There are significant moments in life that you only really appreciate long after they have passed ... And then there are moments that are so magnificent you understand in an instant that they need to be treasured because the universe is offering you something truly inspiring.
Lisa Millar has spent her whole life showing up, getting things done and making things happen. Despite the risks, despite the fear, despite life getting in the way. As a child growing up in country Queensland, she had dreamed of a big life. Working as a foreign correspondent gave her that. But it also meant confronting the worst of what humanity can bring - the dead children at Sandy Hook, the sorrow of grieving relatives after the Bataclan theatre terrorist attack and the aftermath of Manchester. Three decades as a journalist witnessing grief and unspeakable tragedy had a cost. And an ever-escalating fear of flying threatened to rob her of her ability to work at all.
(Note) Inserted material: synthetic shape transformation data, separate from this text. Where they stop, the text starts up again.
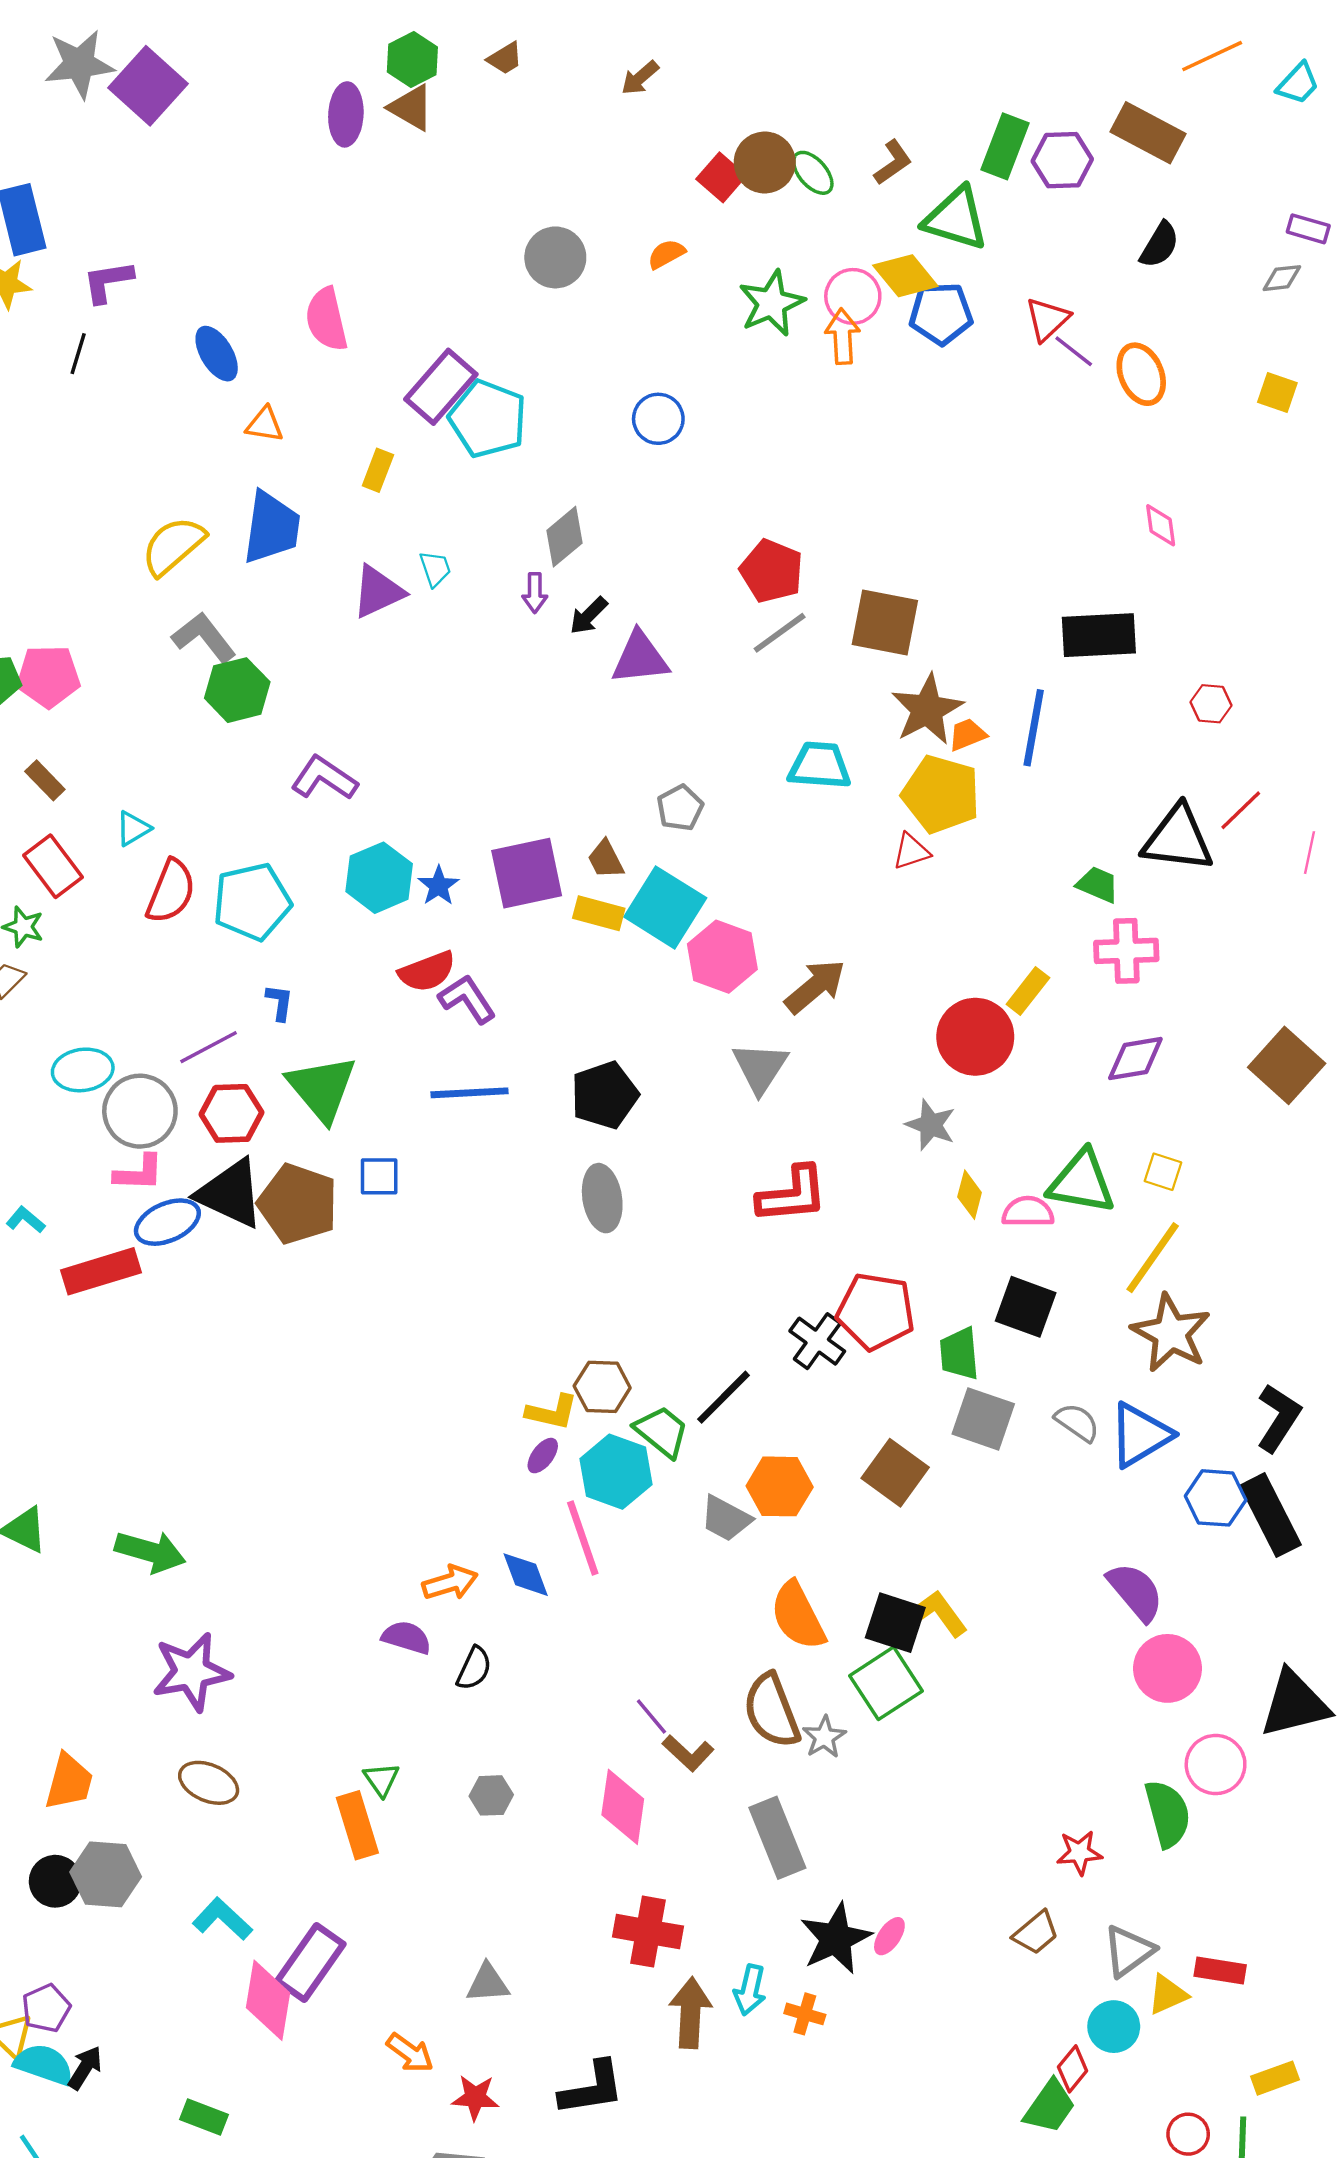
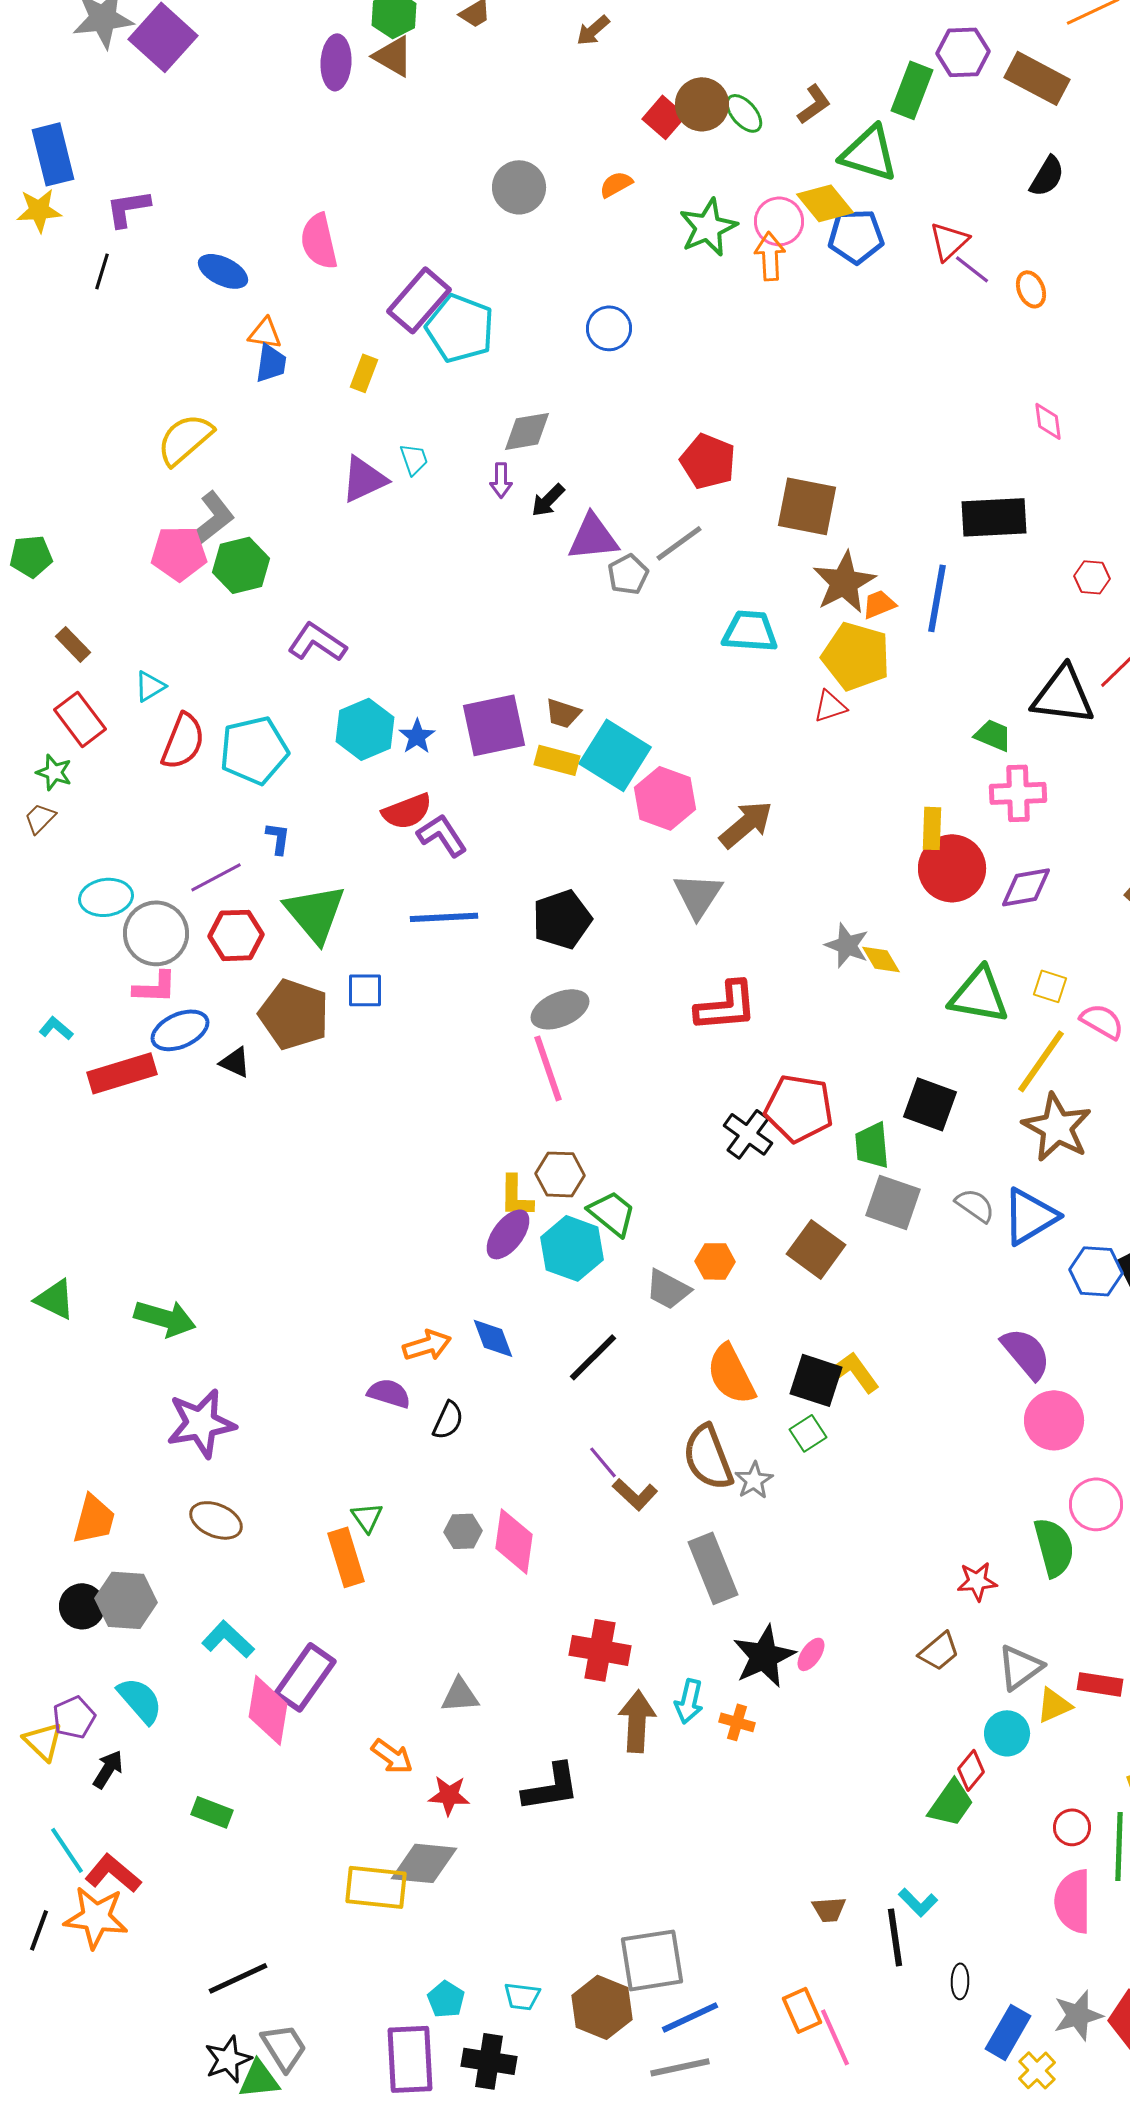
purple hexagon: (1062, 160) -> (963, 52), moved
blue ellipse: (217, 354) -> (223, 271), turned -33
orange ellipse: (1141, 374) -> (1031, 289), size x0.7
blue trapezoid: (272, 528) -> (271, 363), moved, size x0.6
gray diamond: (564, 537) -> (527, 431), turned 30
gray line: (780, 633) -> (679, 543), moved
gray L-shape: (204, 637) -> (212, 519), turned 90
pink pentagon: (48, 676) -> (179, 553), moved
gray pentagon: (680, 808) -> (628, 574), moved
brown trapezoid: (606, 859) -> (563, 713), turned -45
yellow rectangle: (1028, 991) -> (932, 828), turned -36
red circle: (975, 1037) -> (952, 868), moved
black triangle: (230, 1194) -> (235, 1062), moved, size x0.5
yellow diamond: (970, 1195) -> (881, 959), moved, turned -45
gray ellipse: (602, 1198) -> (560, 1009), turned 76
pink semicircle: (1028, 1212) -> (1102, 1021), moved, turned 30
black line: (724, 1397) -> (593, 1357), moved
yellow L-shape: (552, 1412) -> (516, 1196), turned 78
purple ellipse: (543, 1456) -> (508, 1234), size x1.6
orange hexagon: (780, 1486) -> (715, 1261), size x0.7
pink line: (583, 1538) -> (548, 1068), moved
green square: (886, 1683) -> (808, 1433), size x0.6
pink diamond: (623, 1807) -> (514, 1541), moved
cyan semicircle: (44, 2064) -> (140, 1700), moved, turned 30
Back home, in the year that everything stopped, Lisa had a chance to look back. And in the quiet of a world slowed down, she thought hard about the meaning of fear, acknowledged her grief at what she lost and found joy in all that she gained.
For that young girl from small-town Kilkivan, who had to push herself to keep going, push herself to conquer her fear, push herself to tell important stories, came the realisation that sometimes all we really need is what we already have. And she shows us that we are all stronger and more resilient than we give ourselves credit for if we just dare to let ourselves fly.